On ne saurait caractériser Breivik comme un fondamentaliste chrétien, ni même
comme un chrétien tout court, ou un chrétien sioniste. Ses sentiments envers le
christianisme sont au mieux des sentiments tièdes. Il ne parvient même pas à
décider s'il est chrétien, il en est encore à "peser le pour et le contre.
Certaines des critiques contre le christianisme... sont légitimes." Comme les
militants juifs, il approuve le "Concile Vatican II des années 1960, qui a tendu
la main aux juifs", alors que la droite conservatrice déteste habituellement
cela, précisément.
Breivik est livide face à l'immigration musulmane, quoique ses arguments soient
valables pour l'immigration en général; il insiste toujours pour souligner
l'élément "musulman". Mais il n'appelle pas son pays à cesser de tourmenter les
Etas musulmans, alors que c'est pourtant la principale raison de l'immigration
musulmane.
Pourtant, le débat sur l'immigration est pratiquement réglé en Europe.
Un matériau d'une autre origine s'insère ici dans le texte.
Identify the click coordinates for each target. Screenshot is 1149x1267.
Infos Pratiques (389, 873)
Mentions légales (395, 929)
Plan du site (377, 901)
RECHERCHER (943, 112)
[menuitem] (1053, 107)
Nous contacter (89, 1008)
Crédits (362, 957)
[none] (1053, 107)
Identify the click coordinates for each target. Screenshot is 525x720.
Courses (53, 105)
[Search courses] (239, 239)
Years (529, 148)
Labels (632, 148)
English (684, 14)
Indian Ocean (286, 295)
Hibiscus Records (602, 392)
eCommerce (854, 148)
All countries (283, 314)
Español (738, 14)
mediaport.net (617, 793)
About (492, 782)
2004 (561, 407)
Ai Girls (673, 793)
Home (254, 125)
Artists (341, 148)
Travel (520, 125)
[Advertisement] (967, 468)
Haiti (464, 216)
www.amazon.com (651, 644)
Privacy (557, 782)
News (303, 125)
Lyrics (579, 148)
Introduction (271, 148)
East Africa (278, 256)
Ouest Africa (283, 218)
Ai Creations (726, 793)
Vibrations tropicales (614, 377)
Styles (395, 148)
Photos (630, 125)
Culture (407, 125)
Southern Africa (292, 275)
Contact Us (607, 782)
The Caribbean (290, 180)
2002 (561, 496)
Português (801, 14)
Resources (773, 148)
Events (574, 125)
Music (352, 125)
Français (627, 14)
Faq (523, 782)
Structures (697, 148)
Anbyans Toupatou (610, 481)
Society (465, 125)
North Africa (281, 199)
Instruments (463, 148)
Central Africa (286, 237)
La
compréhension des coûts sociaux élevés de l'immigration a pénétré toutes les
strates de la société européenne. L'immigration constitue un grand problème pour
l'Europe avec, en toile de fond, la dénatalité. Personne n'en veut, sauf les
riches privilégiés. Si, à une époque, l'immigration apparaissait comme une
baguette magique pour éviter aux citoyens l'ennui des corvées, quelque chose de
comparable aux esclaves dans la Grèce antique, ou des machines, les peuples ne
voient plus les choses de cette façon, dans la mesure où les immigrants se sont
affranchis, quoique non intégrés. S'ils choisissent de travailler, ils
provoquent certainement plus de chômage et de baisse des salaires, et dans le
cas contraire, ils alourdissent les comptes de la sécurité sociale. C'est
peut-être un peu tard, mais en tout cas maintenant le débat est clos en Europe.
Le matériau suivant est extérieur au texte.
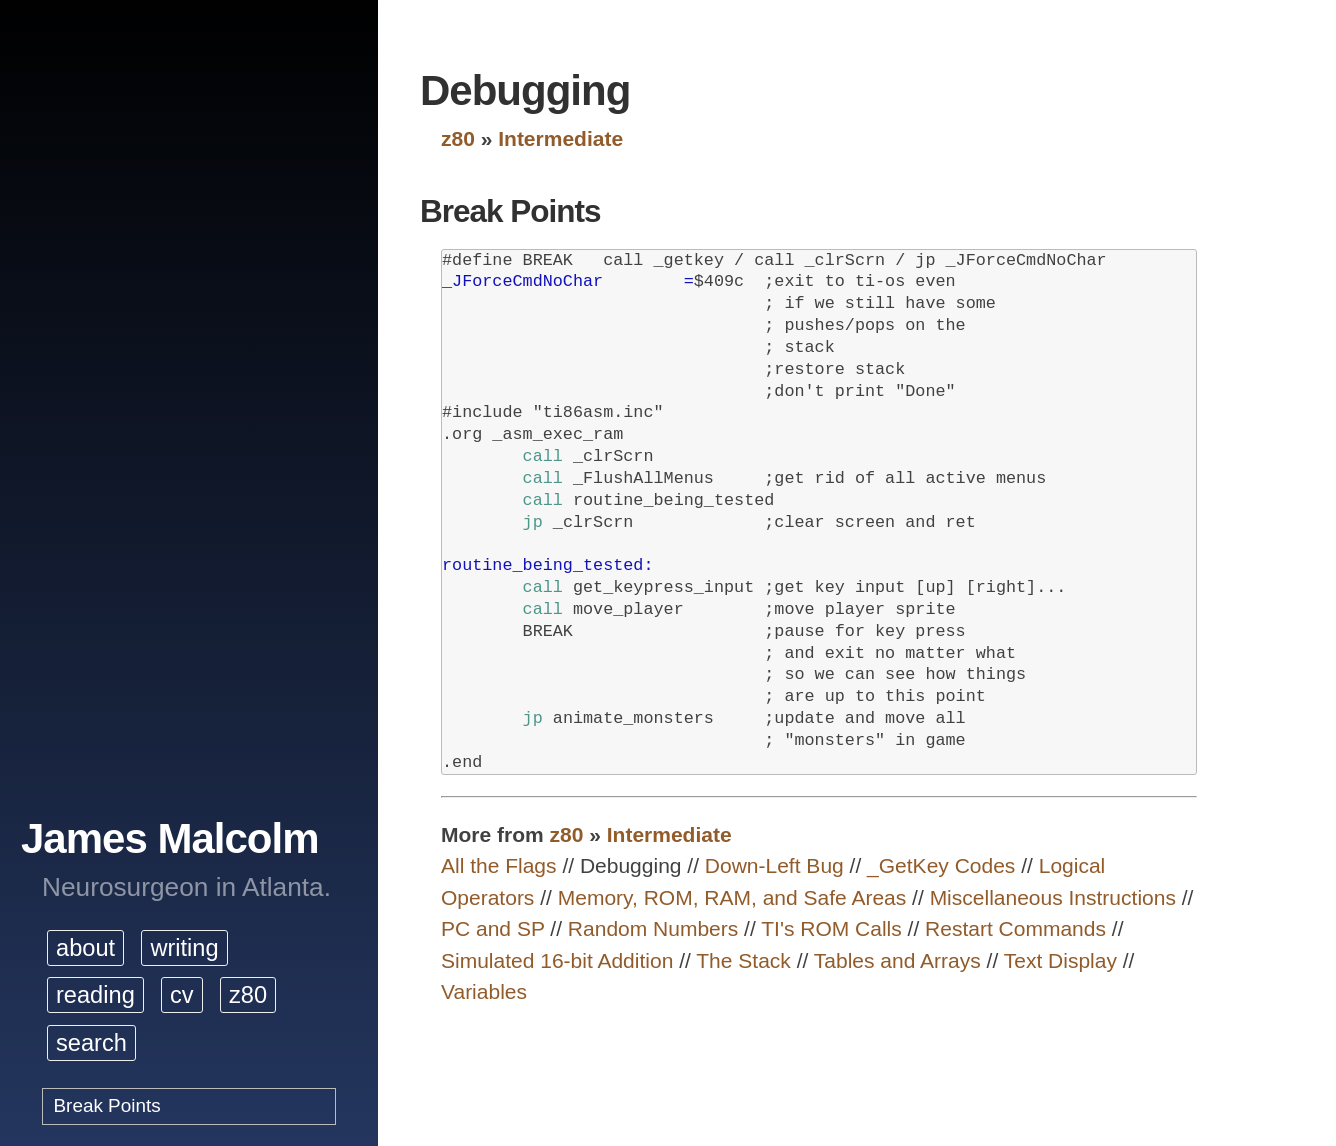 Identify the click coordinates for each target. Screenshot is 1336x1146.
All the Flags (499, 865)
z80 (248, 995)
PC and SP (493, 928)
Aujourd'hui, un Norvégien n'a pas besoin de flinguer ses concitoyens pour
exprimer son désaccord avec l'immigration: c'est devenu un lieu commun.
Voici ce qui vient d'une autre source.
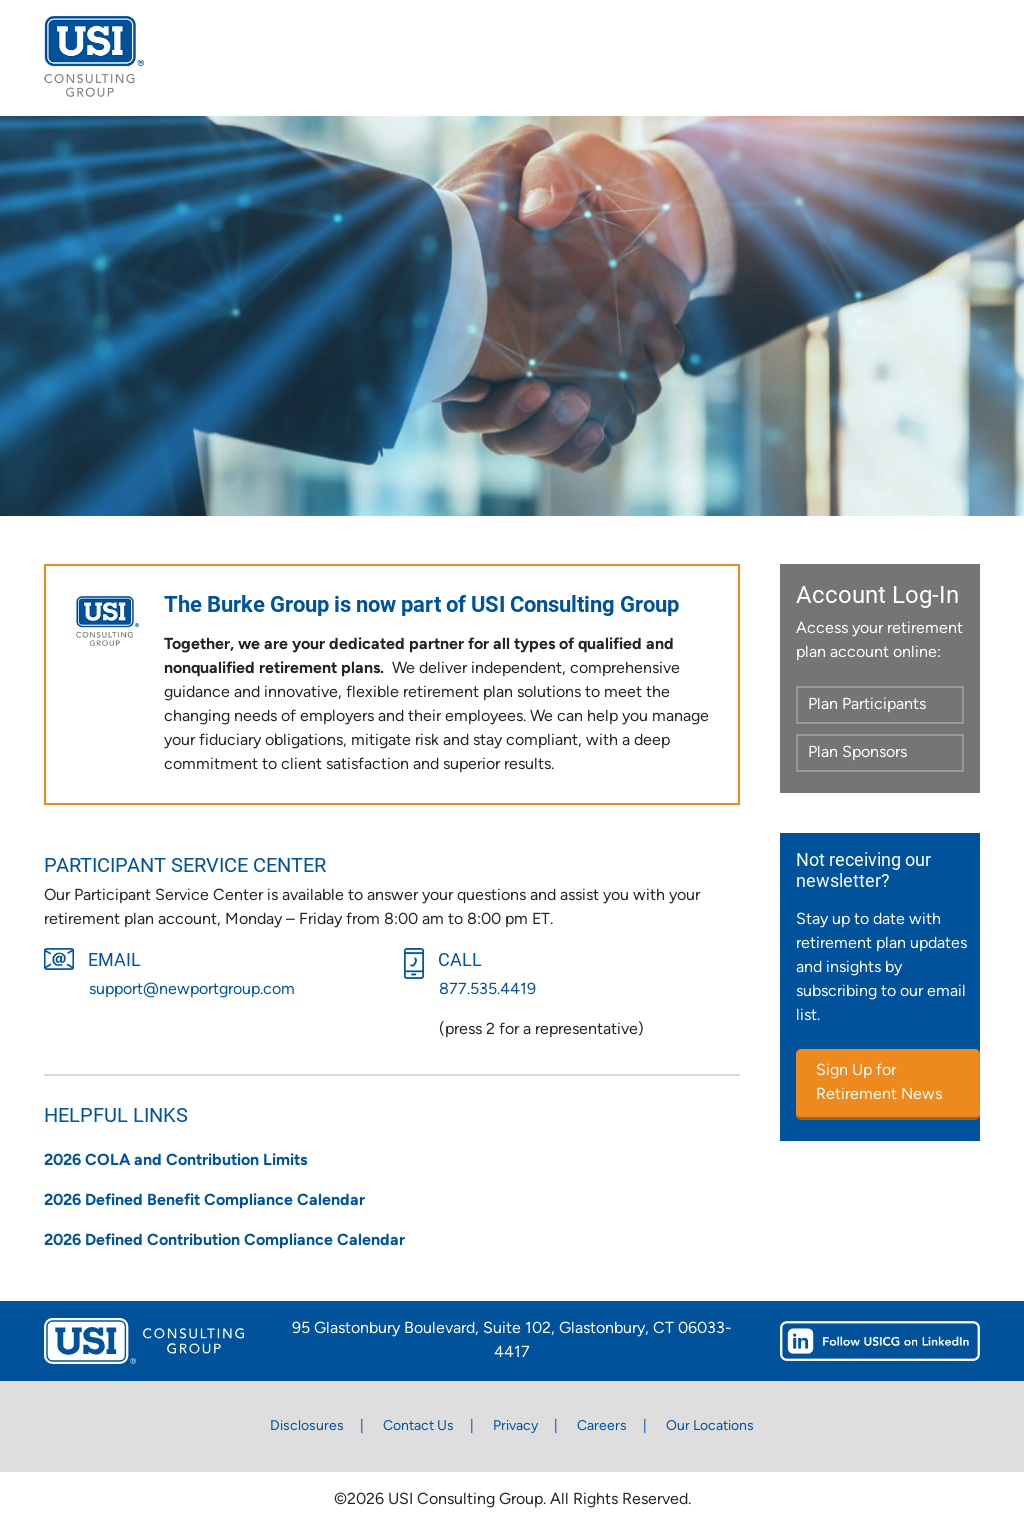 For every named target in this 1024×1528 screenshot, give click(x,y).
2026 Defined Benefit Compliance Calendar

L'essayiste de Counterpunch Vijay Prashad a écrit: "les jeunes socialistes
assassinés avaient dans leurs rangs des enfants d'immigrés du Sri Lanka et de
l'Afrique du Nord. Leur Norvège n'était pas celle de Breivik. C'est probablement
pour cela que Breivik ne les aimait pas: il n'avait pas envie que leur Norvège
déplace sa Norvège. Prashad a condamné les conservateurs européens qui "sont
incapables de concevoir que des êtres humains puissent partager leur existence
avec des gens différents", mais l'histoire du Sri Lanka n'est pas la meilleure
recommandation pour la coexistence pacifique. Si pourtant les habitants du Sri
Lanka veulent "partager leur existence avec des gens différents", il va falloir
qu'ils s'entraînent chez eux, pas en Norvège. Prashad peut bien qualifier Merkel
et Sarkozy de nazis parce qu'ils refusent une immigration supplémentaire, mais
le massacre d'Utoya a adressé un signal fort: c'est vrai que la plupart des gens
en ont assez de l'immigration et veulent qu'on y mette un terme.
En fait, l'immigration a beaucoup ralenti en Norvège. Le gouvernement
norvégien, comme beaucoup d'autres gouvernements d'Europe occidentale, a rendu
l'immigration pratiquement impossible. On se souvient du cas d'une jeune femme
du Caucase qui après avoir vécu une dizaine d'années en Norvège, y avoir achevé
ses études universitaires, y avoir écrit un roman en norvégien, s'est malgré
cela trouvée déportée comme une vulgaire étrangère en situation irrégulière. Le
multiculturalisme est un slogan dépassé, et Breivik est aussi périmé que Prashad.